DATASET CONTENT Block Start

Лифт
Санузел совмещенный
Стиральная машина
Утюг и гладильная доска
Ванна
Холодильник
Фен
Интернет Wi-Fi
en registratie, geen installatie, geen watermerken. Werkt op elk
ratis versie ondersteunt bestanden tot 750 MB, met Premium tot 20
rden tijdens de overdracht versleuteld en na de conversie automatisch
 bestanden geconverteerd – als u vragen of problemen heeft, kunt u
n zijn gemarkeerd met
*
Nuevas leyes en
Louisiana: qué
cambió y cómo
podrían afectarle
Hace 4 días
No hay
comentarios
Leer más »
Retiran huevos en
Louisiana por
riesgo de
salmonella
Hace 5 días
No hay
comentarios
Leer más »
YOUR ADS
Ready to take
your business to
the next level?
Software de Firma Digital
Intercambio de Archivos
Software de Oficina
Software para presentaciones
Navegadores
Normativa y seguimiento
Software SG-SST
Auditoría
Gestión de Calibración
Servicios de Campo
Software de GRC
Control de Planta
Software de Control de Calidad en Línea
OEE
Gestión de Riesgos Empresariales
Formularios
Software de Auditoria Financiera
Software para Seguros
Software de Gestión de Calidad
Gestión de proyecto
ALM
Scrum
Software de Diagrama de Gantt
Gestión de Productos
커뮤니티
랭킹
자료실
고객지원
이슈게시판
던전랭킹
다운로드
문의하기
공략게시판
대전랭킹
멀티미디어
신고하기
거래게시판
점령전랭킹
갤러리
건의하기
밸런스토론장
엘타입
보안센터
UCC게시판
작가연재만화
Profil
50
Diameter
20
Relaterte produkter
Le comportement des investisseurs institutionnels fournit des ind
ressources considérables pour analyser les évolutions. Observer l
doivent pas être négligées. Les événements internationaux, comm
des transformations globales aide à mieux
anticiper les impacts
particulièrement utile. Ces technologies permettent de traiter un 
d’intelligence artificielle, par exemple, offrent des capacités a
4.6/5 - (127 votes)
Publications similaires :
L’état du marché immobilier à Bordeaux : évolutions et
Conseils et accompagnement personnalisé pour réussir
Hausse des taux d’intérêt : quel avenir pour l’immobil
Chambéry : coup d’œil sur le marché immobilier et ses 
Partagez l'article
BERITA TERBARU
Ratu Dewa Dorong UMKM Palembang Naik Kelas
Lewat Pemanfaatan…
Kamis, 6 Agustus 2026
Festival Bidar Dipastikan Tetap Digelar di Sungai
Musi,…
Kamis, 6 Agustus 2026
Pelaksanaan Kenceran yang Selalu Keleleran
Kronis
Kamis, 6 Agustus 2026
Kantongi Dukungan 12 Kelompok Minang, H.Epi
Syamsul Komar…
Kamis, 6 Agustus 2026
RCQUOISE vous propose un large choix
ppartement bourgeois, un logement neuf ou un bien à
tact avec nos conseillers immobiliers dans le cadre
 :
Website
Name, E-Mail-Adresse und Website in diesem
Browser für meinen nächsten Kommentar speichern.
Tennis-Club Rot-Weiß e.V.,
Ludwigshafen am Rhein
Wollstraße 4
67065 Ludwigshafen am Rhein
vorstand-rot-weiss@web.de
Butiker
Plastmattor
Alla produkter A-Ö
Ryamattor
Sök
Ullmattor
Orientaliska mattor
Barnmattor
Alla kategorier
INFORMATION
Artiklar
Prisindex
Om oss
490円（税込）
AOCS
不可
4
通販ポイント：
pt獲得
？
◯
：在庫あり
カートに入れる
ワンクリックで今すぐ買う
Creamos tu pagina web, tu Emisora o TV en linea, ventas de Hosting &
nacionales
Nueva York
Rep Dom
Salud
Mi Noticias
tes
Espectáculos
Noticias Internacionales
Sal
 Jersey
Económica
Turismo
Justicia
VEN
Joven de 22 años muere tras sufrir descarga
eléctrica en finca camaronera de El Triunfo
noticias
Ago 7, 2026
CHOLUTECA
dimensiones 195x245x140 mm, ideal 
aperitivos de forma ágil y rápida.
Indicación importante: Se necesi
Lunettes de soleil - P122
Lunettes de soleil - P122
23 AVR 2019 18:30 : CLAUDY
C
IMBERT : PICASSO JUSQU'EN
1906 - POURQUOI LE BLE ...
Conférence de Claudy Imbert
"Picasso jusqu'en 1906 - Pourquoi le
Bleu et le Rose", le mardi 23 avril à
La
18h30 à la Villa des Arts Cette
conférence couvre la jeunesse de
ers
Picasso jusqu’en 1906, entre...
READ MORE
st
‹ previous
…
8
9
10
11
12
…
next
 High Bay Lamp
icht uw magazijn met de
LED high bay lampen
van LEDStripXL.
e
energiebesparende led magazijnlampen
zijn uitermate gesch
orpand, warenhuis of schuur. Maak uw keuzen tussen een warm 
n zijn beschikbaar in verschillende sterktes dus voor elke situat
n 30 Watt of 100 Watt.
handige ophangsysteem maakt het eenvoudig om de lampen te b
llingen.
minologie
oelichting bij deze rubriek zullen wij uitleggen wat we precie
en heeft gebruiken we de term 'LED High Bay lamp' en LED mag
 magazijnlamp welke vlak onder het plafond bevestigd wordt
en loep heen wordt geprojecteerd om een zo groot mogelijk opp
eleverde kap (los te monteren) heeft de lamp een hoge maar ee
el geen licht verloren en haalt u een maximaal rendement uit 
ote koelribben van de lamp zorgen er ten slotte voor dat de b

DATASET CONTENT Block End

◆ **WORK REQUEST**:
Please report how many lines in the records contain the string "Website", and write nothing besides that number.

◆ **YOUR RESPONSE**:
2